_DATASET RECORDS:_
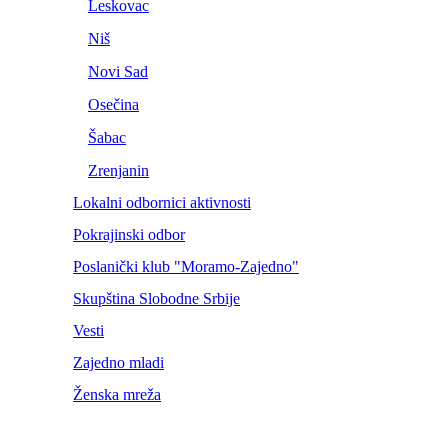
Leskovac
Niš
Novi Sad
Osečina
Šabac
Zrenjanin
Lokalni odbornici aktivnosti
Pokrajinski odbor
Poslanički klub "Moramo-Zajedno"
Skupština Slobodne Srbije
Vesti
Zajedno mladi
Ženska mreža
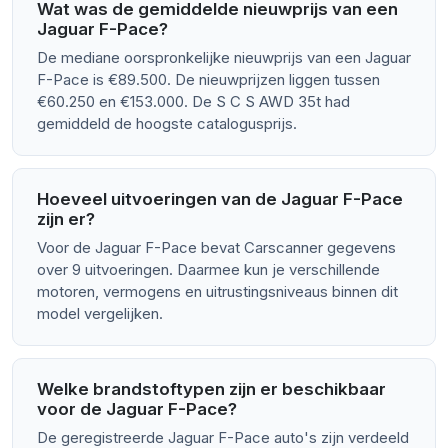
Wat was de gemiddelde nieuwprijs van een
Jaguar F-Pace?
De mediane oorspronkelijke nieuwprijs van een Jaguar
F-Pace is €89.500. De nieuwprijzen liggen tussen
€60.250 en €153.000. De S C S AWD 35t had
gemiddeld de hoogste catalogusprijs.
Hoeveel uitvoeringen van de Jaguar F-Pace
zijn er?
Voor de Jaguar F-Pace bevat Carscanner gegevens
over 9 uitvoeringen. Daarmee kun je verschillende
motoren, vermogens en uitrustingsniveaus binnen dit
model vergelijken.
Welke brandstoftypen zijn er beschikbaar
voor de Jaguar F-Pace?
De geregistreerde Jaguar F-Pace auto's zijn verdeeld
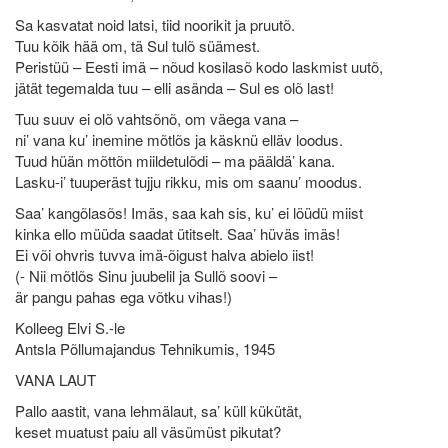
Sa kasvatat noid latsi, tiid noorikit ja pruutõ.
Tuu kõik hää om, tä Sul tulõ süämest.
Peristüü – Eesti imä – nõud kosilasõ kodo laskmist uutõ,
jätät tegemalda tuu – elli asända – Sul es olõ last!
Tuu suuv ei olõ vahtsõnõ, om väega vana –
ni’ vana ku’ inemine mõtlõs ja käsknü elläv loodus.
Tuud hüän mõttõn miildetulõdi – ma pääldä’ kana.
Lasku-i’ tuuperäst tujju rikku, mis om saanu’ moodus.
Saa’ kangõlasõs! Imäs, saa kah sis, ku’ ei löüdü miist
kinka ello müüda saadat ütitselt. Saa’ hüväs imäs!
Ei või ohvris tuvva imä-õigust halva abielo iist!
(- Nii mõtlõs Sinu juubelil ja Sullõ soovi –
är pangu pahas ega võtku vihas!)
Kolleeg Elvi S.-le
Antsla Põllumajandus Tehnikumis, 1945
VANA LAUT
Pallo aastit, vana lehmälaut, sa’ küll kükütät,
keset muatust paiu all väsümüst pikutat?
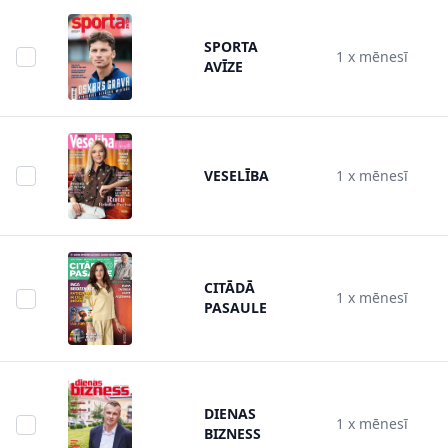
SPORTA
1 x mēnesī
AVĪZE
VESELĪBA
1 x mēnesī
CITĀDĀ
1 x mēnesī
PASAULE
DIENAS
1 x mēnesī
BIZNESS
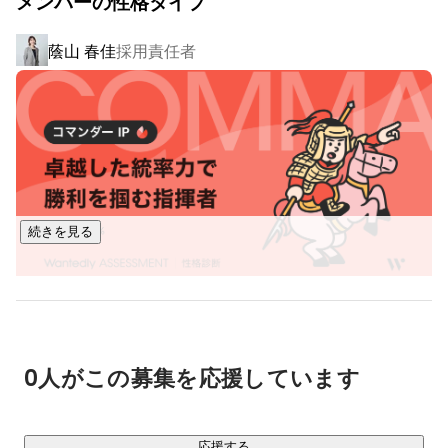
メンバーの性格タイプ
■アーシャルデザインの今

蔭山 春佳
採用責任者
○ 急成長を牽引する圧倒的な実績

・ 3年で1,000%（10倍）の事業成長を達成（FY2020-
FY2023）

・スポーツ人材×IT/DX支援PF「Tech & Boost」は事業開始3
年で9,412%の事業成長

・ 部活動指導員配置・地域移行実績は累計15,000回以上、45
自治体を支援

・ 10,000名以上のアスリートのキャリア支援実績有

続きを見る
昨年比1000％超えの成長フェーズに突入し、

会社としても個人としても成長していける環境が整っており
ます！
0人がこの募集を応援しています
応援する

_WORK ORDER:_
Take from the entries every line that has the string "nieuwprijs".

_WRITTEN ANSWER:_
Wat was de gemiddelde nieuwprijs van een
De mediane oorspronkelijke nieuwprijs van een Jaguar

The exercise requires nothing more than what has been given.